En declaraciones a Kan News, Lapid declaró: “No sé quién inventó la frase de que el derecho al voto es un derecho sagrado; no lo es. En un país democrático hay derechos y obligaciones, y unos dependen de otros; no se pueden separar”.
El partido Shas emitió una dura respuesta: “Yair Lapid, quien se apresuró a aclarar que no tenía la intención de quitarles el derecho al voto a los árabes, sino sólo a los haredim, ha expuesto su verdadera cara y su profundo odio hacia los judíos que son u’mitzvot de Shomrei Torá”.

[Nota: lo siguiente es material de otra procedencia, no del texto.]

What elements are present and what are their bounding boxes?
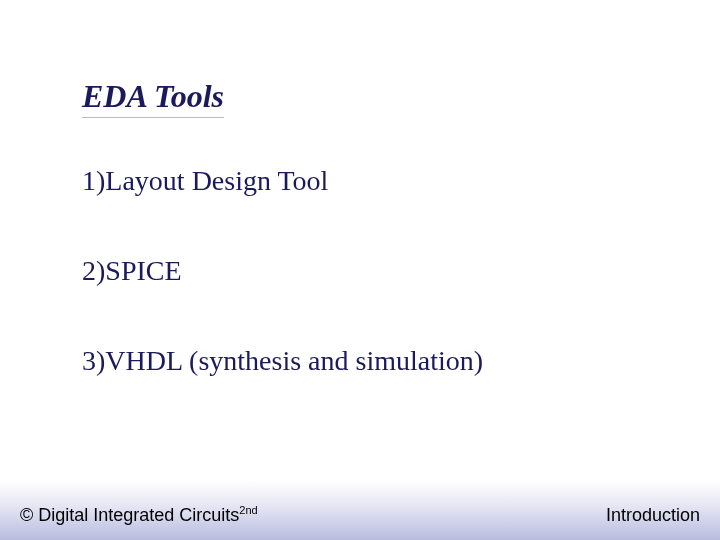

Según Lapid, los judíos que aman la tierra, estudian la Torá y rezan a diario por la seguridad de los soldados de las FDI valen menos que los árabes, algunos de los cuales apoyan abiertamente el terrorismo palestino. Esto es vergonzoso.
Meri Porush, diputada por Agudat Israel, respondió: “Ministro de Asuntos de la Diáspora y Antisemitismo, Shikli, no necesita buscar en el extranjero luchas contra los antisemitas. Yair Lapid está aquí mismo, en el parlamento israelí, expresando ideas que ni siquiera los antisemitas del extranjero se atreverían a decir en voz alta hoy”.
“¿La próxima ley de Lapid y Lieberman prohibirá a los haredim circular por las carreteras israelíes porque el asfalto se pagó con fondos estatales?”